Richard Neal and Jackie Reeves share a studio at the Old Schoolhouse overlooking the First Parish Cemetery in Barnstable.
ELISE HUGUS - Richard Neal and Jackie Reeves share a studio at the Old Schoolhouse overlooking the First Parish Cemetery in Barnstable.

It's battle-of-the-sexes month at Cotuit Center for the Arts.

With the September 8 opening of Artist, Gender and Subtext: An Exhibition of Selected Works by Jackie Reeves and Richard Neal, the Center will host artistic interpretations on the same theme throughout September.

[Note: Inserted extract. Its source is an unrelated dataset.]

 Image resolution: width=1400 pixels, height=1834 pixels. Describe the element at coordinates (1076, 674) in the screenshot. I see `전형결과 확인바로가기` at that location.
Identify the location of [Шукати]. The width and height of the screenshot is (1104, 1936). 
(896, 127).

The role of gender in art will also come into the spotlight in two theatrical productions: Five Women Wearing the Same Dress, running September 13 to 30, and Twelve Angry Men, running October 4 to 21.

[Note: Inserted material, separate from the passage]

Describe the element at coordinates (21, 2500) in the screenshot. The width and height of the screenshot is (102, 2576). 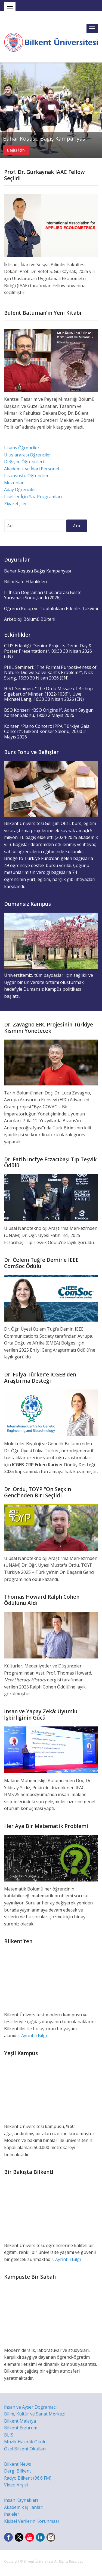 I see `İnsan Kaynakları` at that location.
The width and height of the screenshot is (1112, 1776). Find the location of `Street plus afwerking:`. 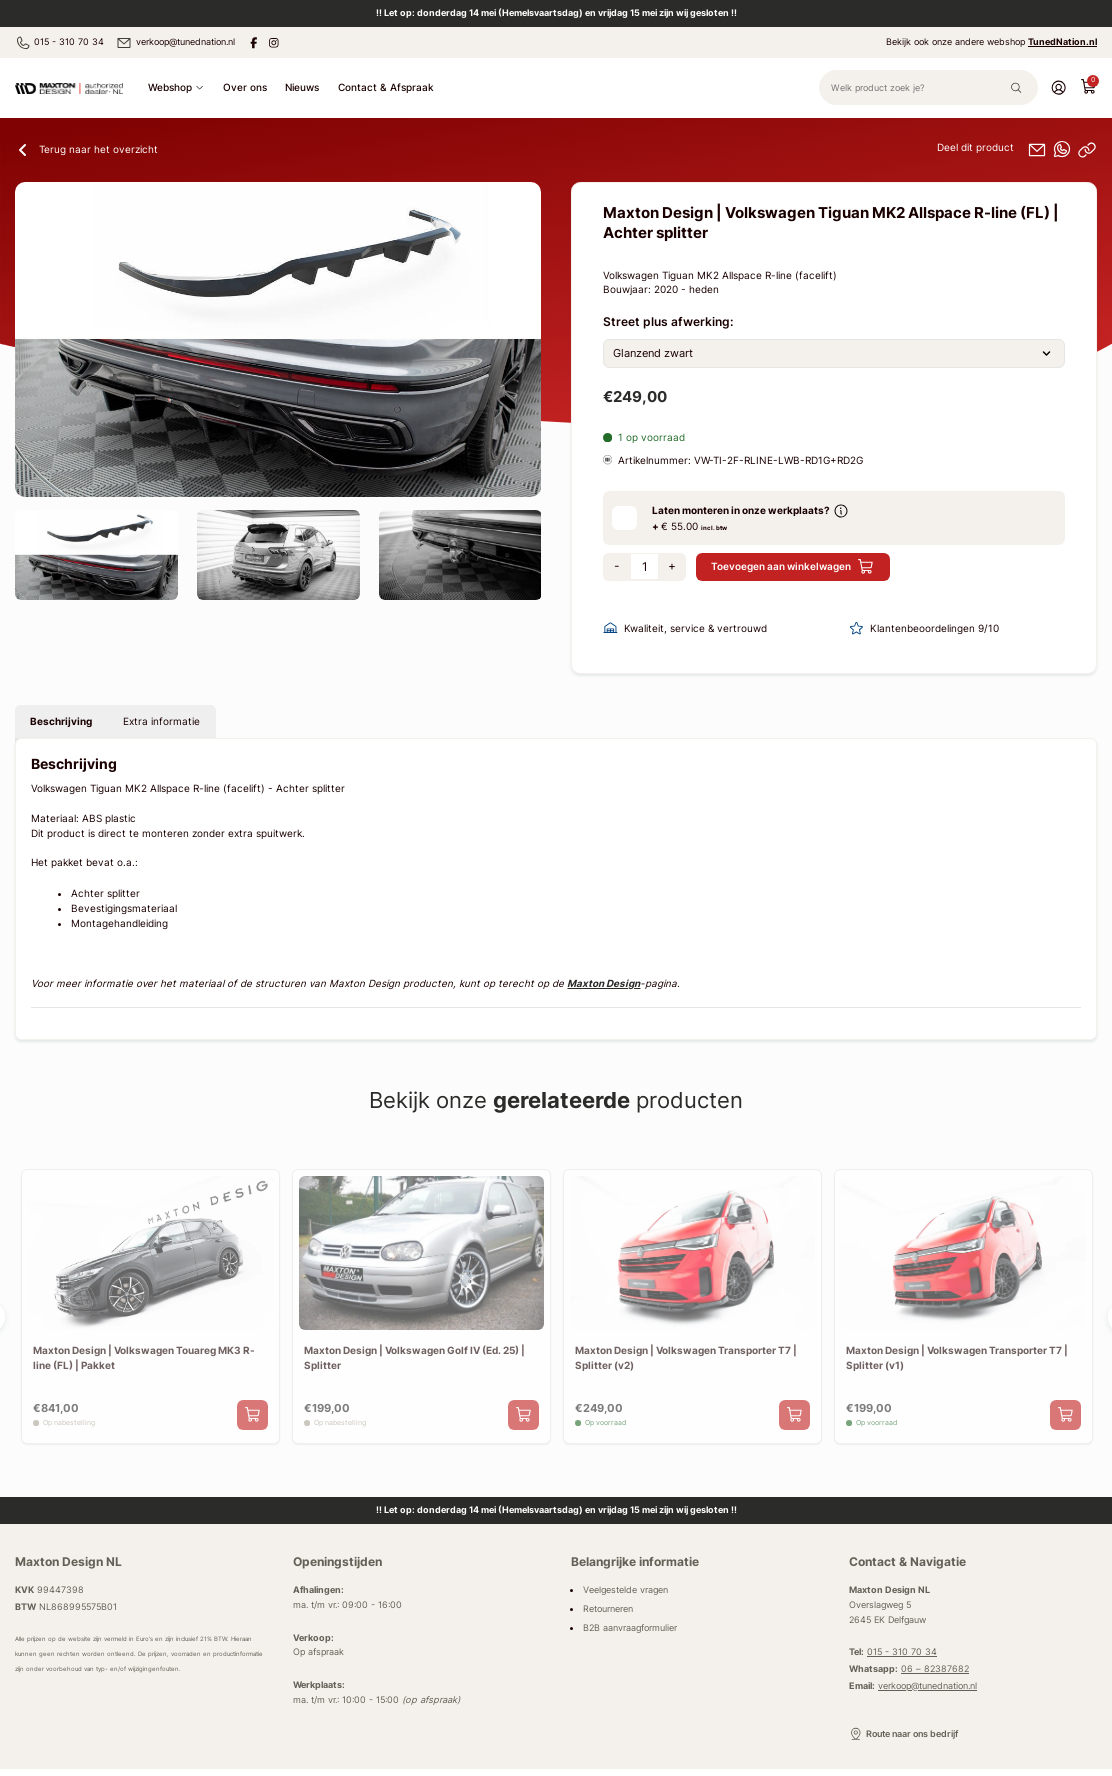 Street plus afwerking: is located at coordinates (668, 321).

Artist, Gender, and Subtext offers no definitive statement on the many ways in which gender may affect creativity, art, and perceptions of art, but the theme has generated many long discussions between the show’s curator, Britt Beedenbender, and the artists over the past five months.

“Maybe we will discover something about gender, and maybe we won’t, but the ongoing discussion has been illuminating,” says Beedenbender.

If you go...

Artist, Gender and Subtext: An Exhibition of Selected Works by Jackie Reeves & Richard Neal

Opening reception on Saturday, September 8 from 5 to 7 PM

Runs through October 13

Cotuit Center for the Arts
4404 Route 28, Cotuit

A public discussion on art, gender, and the creative process will be held Wednesday, September 26, at 7 PM. Theatrical performers will be in attendance as well as the artists.

While their techniques and style are quite different, Neal and Reeves share studio space at the Old Schoolhouse in Barnstable.

Reeves’ work was initially concentrated on the figure, especially the female figure. With many strong female role models in her life, she explored transitions from one stage of womanhood to another, taking simple moments and giving them an ethereal beauty.

Over the past few months, she has begun to explore different directions, focusing on an abstract representation of shapes, color, foreground, and background, rather than on the actual figure engaging in a specific activity.

Neal is known for his large, dark, deeply textured mixed-media portraits, full of unexpected objects, such as nails, wires, construction implements, a child’s train track or doll, torn tar paper, computer parts, and even an old shoe.

In conjunction with the Reeves/Neal exhibit, the Cotuit Center for the Arts will host “Gender in Art,” a concurrent exhibit of recent works by local artists juried by Beedenbender, Reeves, and Neal.